NNs achieved F1-scores of 0.88/0.89 vs. RF's 0.66/0.76, with higher recall (0.88/0.86) especially for <5% concentrations, reducing false negatives.

⚗️What technologies power UVic's Substance Drug Checking?

ATR-FTIR, Raman, PS-MS, and strips analyze 10mg samples in 30min-2hrs. Visit Substance UVic.

⚠️Why are adulterants like bromazolam dangerous in opioids?

They potentiate respiratory depression with fentanyl, spiking overdose risks in Canada's crisis (52K deaths since 2016).

📊What is ATR-FTIR spectroscopy in drug checking?

Attenuated Total Reflection Fourier-Transform Infrared measures molecular vibrations for non-destructive ID of mixtures.

📈How many samples informed the UVic neural network model?

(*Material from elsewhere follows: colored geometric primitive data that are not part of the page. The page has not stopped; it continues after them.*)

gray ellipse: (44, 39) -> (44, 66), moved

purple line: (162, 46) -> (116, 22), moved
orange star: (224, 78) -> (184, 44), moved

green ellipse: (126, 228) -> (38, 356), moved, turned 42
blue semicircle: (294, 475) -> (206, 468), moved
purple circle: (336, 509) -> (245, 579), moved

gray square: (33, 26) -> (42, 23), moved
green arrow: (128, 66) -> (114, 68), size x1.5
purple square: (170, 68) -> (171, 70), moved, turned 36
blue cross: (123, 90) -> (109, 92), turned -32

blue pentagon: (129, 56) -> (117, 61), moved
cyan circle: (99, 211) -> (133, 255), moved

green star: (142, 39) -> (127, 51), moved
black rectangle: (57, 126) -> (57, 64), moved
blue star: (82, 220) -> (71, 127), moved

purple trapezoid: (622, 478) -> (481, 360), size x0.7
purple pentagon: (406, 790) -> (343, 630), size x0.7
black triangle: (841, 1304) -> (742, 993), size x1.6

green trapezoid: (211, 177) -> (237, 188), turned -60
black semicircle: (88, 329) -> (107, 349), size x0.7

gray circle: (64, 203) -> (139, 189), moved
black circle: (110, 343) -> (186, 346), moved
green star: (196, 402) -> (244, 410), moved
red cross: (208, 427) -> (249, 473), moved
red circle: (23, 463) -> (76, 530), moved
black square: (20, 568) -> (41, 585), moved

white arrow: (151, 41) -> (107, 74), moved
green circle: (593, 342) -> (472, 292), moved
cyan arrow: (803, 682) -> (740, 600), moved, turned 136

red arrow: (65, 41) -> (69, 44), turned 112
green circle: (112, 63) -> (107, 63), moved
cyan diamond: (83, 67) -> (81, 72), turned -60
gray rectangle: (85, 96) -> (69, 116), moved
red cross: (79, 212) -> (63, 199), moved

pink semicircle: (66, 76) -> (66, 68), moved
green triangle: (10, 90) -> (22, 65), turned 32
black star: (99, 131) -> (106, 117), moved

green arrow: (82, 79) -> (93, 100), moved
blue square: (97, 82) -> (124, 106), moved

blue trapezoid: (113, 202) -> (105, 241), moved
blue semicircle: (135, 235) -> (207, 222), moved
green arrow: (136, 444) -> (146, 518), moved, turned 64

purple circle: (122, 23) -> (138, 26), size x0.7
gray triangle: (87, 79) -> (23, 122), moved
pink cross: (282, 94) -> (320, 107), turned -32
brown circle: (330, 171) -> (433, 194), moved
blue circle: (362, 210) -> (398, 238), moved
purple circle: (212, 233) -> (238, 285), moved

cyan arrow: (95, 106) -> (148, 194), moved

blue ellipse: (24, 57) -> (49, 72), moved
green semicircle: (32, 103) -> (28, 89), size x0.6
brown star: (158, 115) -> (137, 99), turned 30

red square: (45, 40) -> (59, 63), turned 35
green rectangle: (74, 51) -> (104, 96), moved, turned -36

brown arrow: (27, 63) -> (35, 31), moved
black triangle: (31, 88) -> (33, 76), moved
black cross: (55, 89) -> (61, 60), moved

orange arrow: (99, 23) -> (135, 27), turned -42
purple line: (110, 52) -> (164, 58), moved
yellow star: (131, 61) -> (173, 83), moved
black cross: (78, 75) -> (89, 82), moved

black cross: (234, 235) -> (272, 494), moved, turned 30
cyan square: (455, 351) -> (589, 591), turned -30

10,909 opioid samples from Victoria's point-of-care service, labeled by PS-MS.

What are key performance metrics of the NN models?

Accuracy 0.92-0.93, AUROC 0.96, superior TPR under 5 w/w% (0.79/0.69).

🇨🇦How does UVic contribute to Canada's opioid response?

Through CISUR and Substance, providing data for policy, alerts, and decriminalization amid BC's emergency.

💼What careers arise from this opioid research?

Roles in analytical chemistry, AI/ML, public health at unis like UVic. See research jobs.

🚀Future directions for AI in drug checking?

Quantification, multi-modal fusion, transfer learning for new adulterants.

👨‍🔬Who leads UVic's opioid detection efforts?

Prof. Dennis Hore (Chemistry/Comp Sci/CISUR), with Jai, Gozdzialski, Wallace, Gill.

📉Impact of fentanyl in Canada overdoses?

75% of opioid deaths in 2024; adulterants worsen polysubstance risks.